Creative Informatics is a £10 million R&D partnership for the Creative Industries. The funding will create the environment for new forms of creative industry that uses data from a range of organisations to encourage innovation across the sector. The award is part of an £80 million nationwide creative industries initiative from the Arts and Humanities Research Council (AHRC) – the largest-ever single investment in the sector. The Scottish Funding Council will provide further financial support.
http://www.creativeinformatics.org/
Awarded the British Entrepreneurial City of the year in 2016, Edinburgh is the cluster outside of London with the highest activity and potential for growth across key technology sectors such as VR, AI and data, and third for creative tech. The Creative Informatics Partnership is one of nine AHRC clusters across the UK, designed to encourage collaboration between internationally-renowned creative industries and universities.
A new Policy and Evidence Centre for the sector led by global innovation foundation Nesta, with partners across the UK, will connect organisations in the creative industries, research communities, and policy-makers to develop independent evidence and analysis that can inform decision-making across the industry and underpin future policy decisions.

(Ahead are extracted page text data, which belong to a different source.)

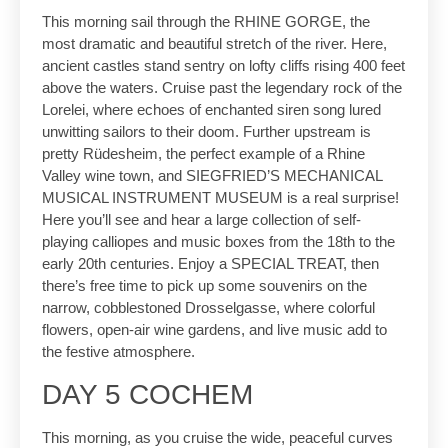
This morning sail through the RHINE GORGE, the
most dramatic and beautiful stretch of the river. Here,
ancient castles stand sentry on lofty cliffs rising 400 feet
above the waters. Cruise past the legendary rock of the
Lorelei, where echoes of enchanted siren song lured
unwitting sailors to their doom. Further upstream is
pretty Rüdesheim, the perfect example of a Rhine
Valley wine town, and SIEGFRIED’S MECHANICAL
MUSICAL INSTRUMENT MUSEUM is a real surprise!
Here you’ll see and hear a large collection of self-
playing calliopes and music boxes from the 18th to the
early 20th centuries. Enjoy a SPECIAL TREAT, then
there’s free time to pick up some souvenirs on the
narrow, cobblestoned Drosselgasse, where colorful
flowers, open-air wine gardens, and live music add to
the festive atmosphere.
DAY 5 COCHEM
This morning, as you cruise the wide, peaceful curves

The Creative Informatics R&D Partnership will grow the Creative Industries Cluster in the Edinburgh city region, by meeting the demand for increasing data literacy and the ability to design with data. It will build new partnerships to co-create education, research, business development and policy work as a shared endeavour.

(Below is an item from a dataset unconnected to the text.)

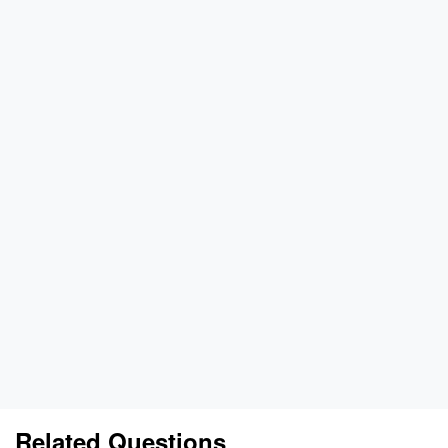
Related Questions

The core partners of the programme are the University of Edinburgh, Edinburgh Napier University, Creative Edinburgh, and CodeBase, the largest technology incubator in the UK.
The R&D Partnership has the following objectives:
To make Edinburgh a world class centre for creative industries talent who can design and research with data.
To achieve a step change in the use of Data Driven Innovation to develop new products, services and experiences through R&D.
To foster an ecosystem for Data Driven Innovation that creates new startups and scaleups and transforms existing creative industries.
We will achieve this through addressing a combination of four Innovation Challenges:
Developing access to and engagement with new audiences and markets
Developing new modalities of experience
Unlocking value in archives and data sets
Revealing new business models for the Creative Industries
Creative Informatics will eventually take up its long-term home in EFI, where it will find long term sustainability through further research grants as well as ongoing support from the City Region Deal, Scottish Enterprise and the City of Edinburgh Council.
Delivering Creative Informatics
Extending the capability of creatives to apply the next generation of DDI technologies requires a unique framework of R&D through collaboration between academia, industry and cultural partners. Based upon the engagement with partners since summer 2017, six primary initiatives have been co-designed to meet the needs for enhanced data literacy enabling the design and research with data:
Challenge Projects: R&D projects co-created with academic, industry and cultural partners.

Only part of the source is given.